• Sénégal : nouvelles manifestations dans la crainte de violences

    LEMONDE.FR | 23.07.11 | 09h27

     

    Abdoulaye Wade, en juillet 2011, demandait déjà des élections anticipées.

    Abdoulaye Wade, en juillet 2011, demandait déjà des élections anticipées.AFP/moussa sow

    "Y'en a marre." C'est ce qu'on lit un peu partout sur les blogs sénégalais. L'opposition prévoit de se  rassembler, samedi 23 juillet, pour protester contre l'intention du président Abdoulaye Wade, au pouvoir depuis onze ans, de briguer un nouveau mandat en février 2012. Mais après les violences de la manifestation du 23 juin dernier, le pouvoir a ordonné que le rassemblement soit exclu du centre ville. Il aura lieu sur la place de l'Obélisque, plus excentrée.

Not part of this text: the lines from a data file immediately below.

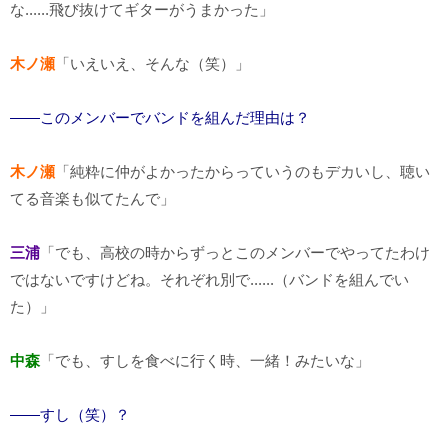
な......飛び抜けてギターがうまかった」
木ノ瀬
「いえいえ、そんな（笑）」
――このメンバーでバンドを組んだ理由は？
木ノ瀬
「純粋に仲がよかったからっていうのもデカいし、聴い
てる音楽も似てたんで」
三浦
「でも、高校の時からずっとこのメンバーでやってたわけ
ではないですけどね。それぞれ別で......（バンドを組んでい
た）」
中森
「でも、すしを食べに行く時、一緒！みたいな」
――すし（笑）？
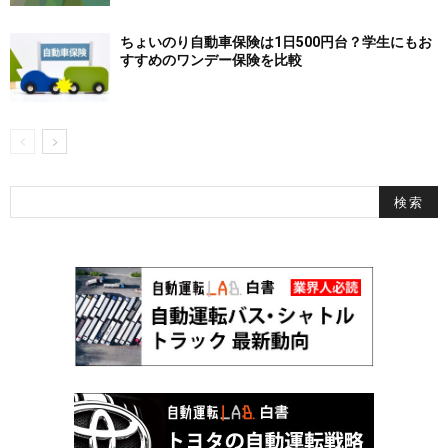
ちょいのり自動車保険は1日500円台？学生にもお
すすめのワンデー保険を比較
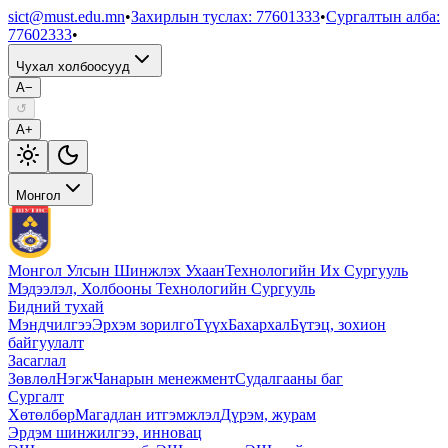
sict@must.edu.mn
•
Захирлын туслах
:
77601333
•
Сургалтын алба
:
77602333
•
Чухал холбоосууд
A−
↺
A+
Монгол
Монгол Улсын Шинжлэх Ухаан
Технологийн Их Сургууль
Мэдээлэл, Холбооны Технологийн Сургууль
Бидний тухай
Мэндчилгээ
Эрхэм зорилго
Түүх
Бахархал
Бүтэц, зохион
байгуулалт
Засаглал
Зөвлөл
Нэгж
Чанарын менежмент
Судалгааны баг
Сургалт
Хөтөлбөр
Магадлан итгэмжлэл
Дүрэм, журам
Эрдэм шинжилгээ, инновац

    Le mouvement tient bon. Il a été rejoint par la première force syndicale du pays, la Confédération nationale des travailleurs du Sénégal, rapporte le site d'opposition Dakaractu.com. "Sans crier gare, le M23 [le mouvement de contestation né de la manifestation du 23 juin 2012] se massifie et recrute dans tous les secteurs de la vie nationale, des syndicats aux hommes d'art et de culture, des partis politiques aux ONG, des mouvements de jeunesse aux associations de femmes… Et menace chaque jour davantage le pouvoir d'Abdoulaye Wade dont il œuvre activement à la perte", peut-on lire sur le site.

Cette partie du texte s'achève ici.